La ministre écologiste de l’Environnement est accusée de ne pas avoir respecté la loi sur le recyclage des déchets dans la société Moulin JP Dieschbourg qu’elle dirigeait avant son entrée au gouvernement. Cette situation perdure toujours alors qu’elle en aurait été avertie il y a près de 8 ans. Carole Dieschbourg dément avoir eu connaissance de ces faits tandis que l’opposition dénonce un traitement de faveur accordé à l’entreprise familiale.

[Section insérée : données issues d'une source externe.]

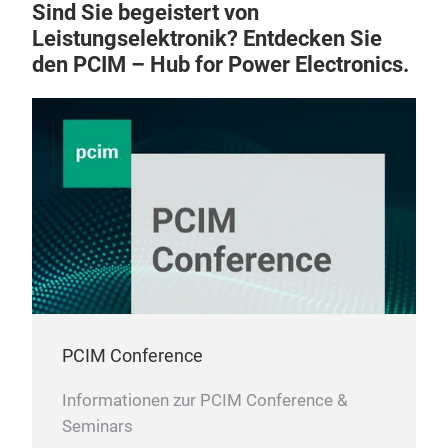
Sind Sie begeistert von
Leistungselektronik? Entdecken Sie
den PCIM – Hub for Power Electronics.
PCIM Conference
Informationen zur PCIM Conference &
Seminars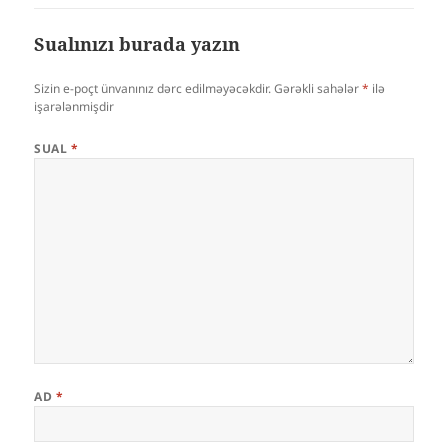
Sualınızı burada yazın
Sizin e-poçt ünvanınız dərc edilməyəcəkdir.
Gərəkli sahələr
*
ilə
işarələnmişdir
SUAL
*
AD
*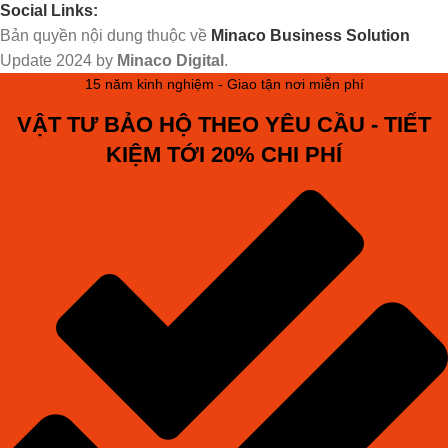
Social Links:
Bản quyền nội dung thuộc về
Minaco Business Solution
Update
2024 by
Minaco Digital
.
15 năm kinh nghiệm - Giao tận nơi miễn phí
VẬT TƯ BẢO HỘ THEO YÊU CẦU - TIẾT
KIỆM TỚI 20% CHI PHÍ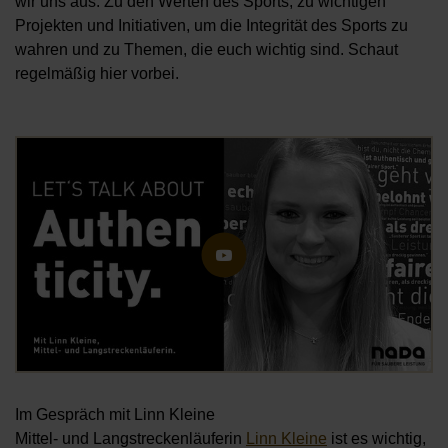
wir uns aus. Zu den Werten des Sports, zu wichtigen
Projekten und Initiativen, um die Integrität des Sports zu
wahren und zu Themen, die euch wichtig sind. Schaut
regelmäßig hier vorbei.
Öf
Im Gespräch mit Linn Kleine
Mittel- und Langstreckenläuferin
Linn Kleine
ist es wichtig,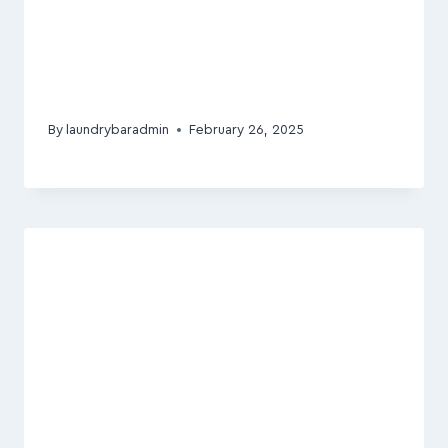
By
laundrybaradmin
February 26, 2025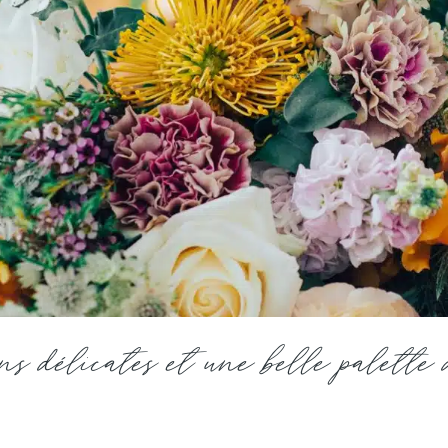
ns délicates et une belle palette 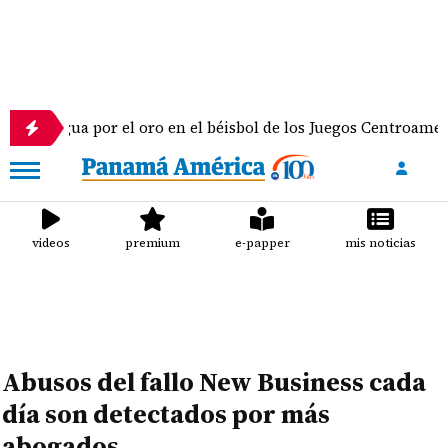
aragua por el oro en el béisbol de los Juegos Centroamerican
videos
premium
e-papper
mis noticias
Abusos del fallo New Business cada
día son detectados por más
abogados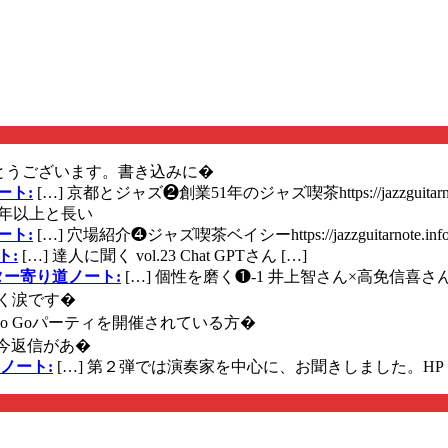
とうございます。書き込みに�
ート:
[…] 京都とジャズ❷創業51年のジャズ喫茶https://jazzguitarn
年以上と長い
ート:
[…] 穴場紹介❹ジャズ喫茶ベイシーhttps://jazzguitarnote.info
ト:
[…] 達人に聞く vol.23 Chat GPTさん […]
ズギター寄り道ノート:
[…] 個性を磨く❶-1 井上智さん×高免信喜さんhttps
く涙です�
に Go Goパーティを開催されている方�
今返信があ�
ノート:
[…] 第２弾では演奏家を中心に、お聞きしました。HP 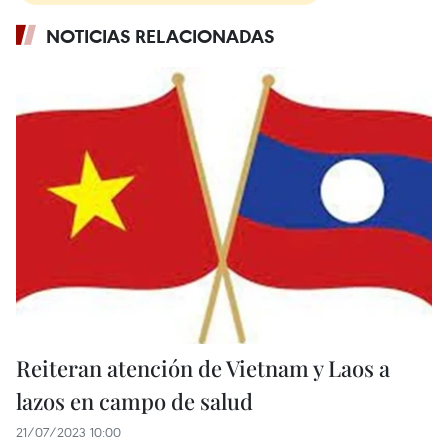
NOTICIAS RELACIONADAS
Reiteran atención de Vietnam y Laos a
lazos en campo de salud
21/07/2023 10:00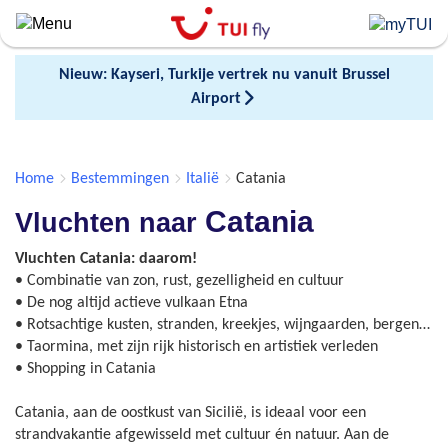
Skip
to
main
Nieuw: Kayseri, Turkije vertrek nu vanuit Brussel
content
Airport
Home
Bestemmingen
Italië
Catania
Catania
Vluchten naar
Vluchten Catania: daarom!
• Combinatie van zon, rust, gezelligheid en cultuur
• De nog altijd actieve vulkaan Etna
• Rotsachtige kusten, stranden, kreekjes, wijngaarden, bergen…
• Taormina, met zijn rijk historisch en artistiek verleden
• Shopping in Catania
Catania, aan de oostkust van Sicilië, is ideaal voor een
strandvakantie afgewisseld met cultuur én natuur. Aan de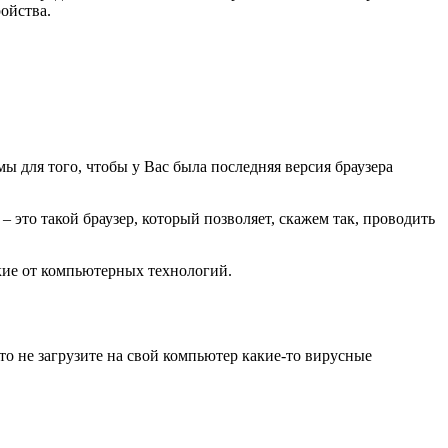
ойства.
 для того, чтобы у Вас была последняя версия браузера
x – это такой браузер, который позволяет, скажем так, проводить
екие от компьютерных технологий.
то не загрузите на свой компьютер какие-то вирусные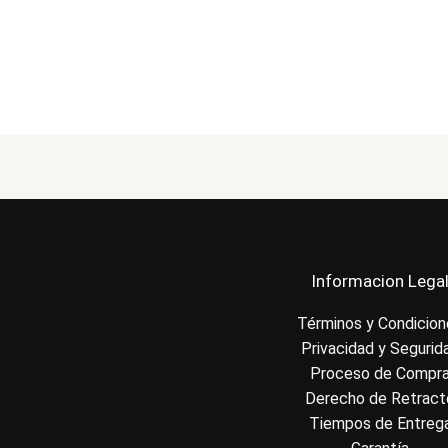
Informacion Lega
Términos y Condicio
Privacidad y Segurid
Proceso de Compr
Derecho de Retract
Tiempos de Entreg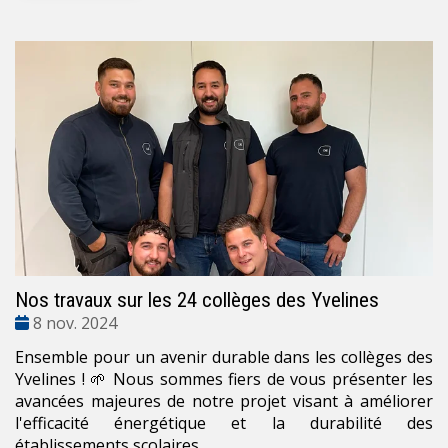
Nos travaux sur les 24 collèges des Yvelines
Date
8 nov. 2024
:
Ensemble pour un avenir durable dans les collèges des
Yvelines ! 🌱 Nous sommes fiers de vous présenter les
avancées majeures de notre projet visant à améliorer
l'efficacité énergétique et la durabilité des
établissements scolaires.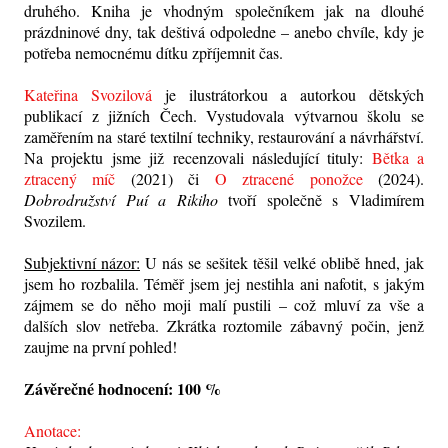
druhého. Kniha je vhodným společníkem jak na dlouhé
prázdninové dny, tak deštivá odpoledne – anebo chvíle, kdy je
potřeba nemocnému dítku zpříjemnit čas.
Kateřina Svozilová
je ilustrátorkou a autorkou dětských
publikací z jižních Čech. Vystudovala výtvarnou školu se
zaměřením na staré textilní techniky, restaurování a návrhářství.
Na projektu jsme již recenzovali následující tituly:
Bětka a
ztracený míč
(2021) či
O ztracené ponožce
(2024).
Dobrodružství Puí a Rikiho
tvoří společně s Vladimírem
Svozilem.
Subjektivní názor:
U nás se sešitek těšil velké oblibě hned, jak
jsem ho rozbalila. Téměř jsem jej nestihla ani nafotit, s jakým
zájmem se do něho moji malí pustili – což mluví za vše a
dalších slov netřeba. Zkrátka roztomile zábavný počin, jenž
zaujme na první pohled!
Závěrečné hodnocení: 100 %
Anotace: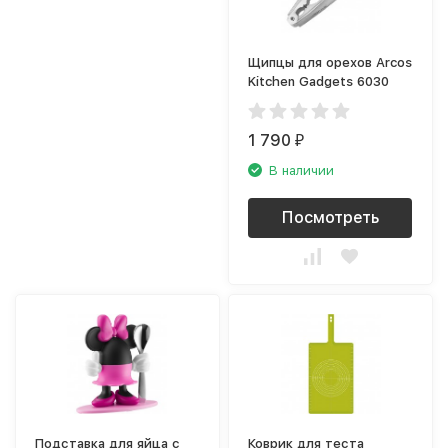
Щипцы для орехов Arcos
Kitchen Gadgets 6030
1 790
₽
В наличии
Посмотреть
Подставка для яйца с
Коврик для теста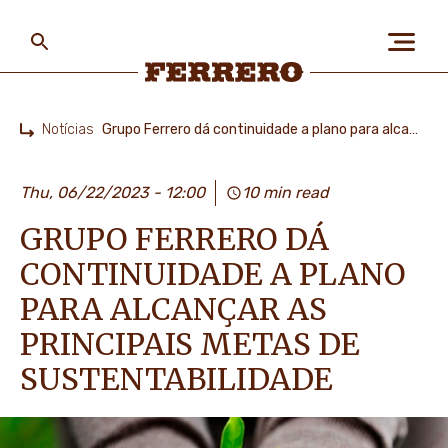
Skip
to
main
content
Ferrero
Notícias
Grupo Ferrero dá continuidade a plano para alcançar as principais metas de sustentabilidade
Home
SOBRE NÓS
Thu, 06/22/2023 - 12:00
10 min read
GRUPO FERRERO DÁ
PESSOAS & PLANETA
CONTINUIDADE A PLANO
PARA ALCANÇAR AS
NOSSAS MARCAS
PRINCIPAIS METAS DE
SUSTENTABILIDADE
CARREIRA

Carole Dieschbourg est-elle une adepte de la formule « faites ce que je dis mais ne faites pas ce que je fais » ? La question se pose au vu de la polémique à laquelle fait face la ministre déi gréng de l’Environnement. Moulin JP Dieschbourg, qu’elle dirigeait jusqu’à son entrée au gouvernement en 2013, ne recycle pas ses déchets d’emballage, comme le prévoit la loi, selon une enquête publiée mardi par le Wort. Pire, elle n’aurait rien fait pour mettre fin à cette situation alors qu’elle en avait été personnellement avertie. L’entreprise familiale a ainsi bénéficié d’un régime de faveur de la part du ministère qu’elle dirige, dénonce en bloc l’opposition. 

Depuis 1990, la législation contraint les entreprises à recycler leurs déchets d’emballage. Elles peuvent le faire par leurs propres moyens ou en faisant appel à un prestataire extérieur. Cette obligation a été renforcée en 2017 par une loi portée par le propre ministère de Carole Dieschbourg. Dans les faits, toutes les entreprises tenues à cette obligation font appel à l’asbl Valorlux, seul prestataire du pays agréé pour assurer ce service. Ce que la ministre avait d’ailleurs confirmé en mars dernier en réponse à une question parlementaire. 

La ministre dément tout

Dans le Wort, Lucien Bertemes, ancien président de l’asbl, affirme avoir informé de façon informelle la ministre dès sa prise de fonction en décembre 2013 sur le fait que Moulin JP Dieschbourg ne figure pas sur la liste des entreprises faisant appel à Valorlux et se trouvait donc potentiellement en infraction. Mercredi, Carole Dieschbourg a démenti à deux reprises les propos de Lucien Bertemes, d’abord devant la Commission parlementaire de l’Environnement où elle avait été convoquée en urgence, puis au cours d’une conférence de presse tenue l’après-midi même pour tenter d’éteindre l’incendie. L’ancien président de Valorlux a pour sa part réitéré son affirmation. 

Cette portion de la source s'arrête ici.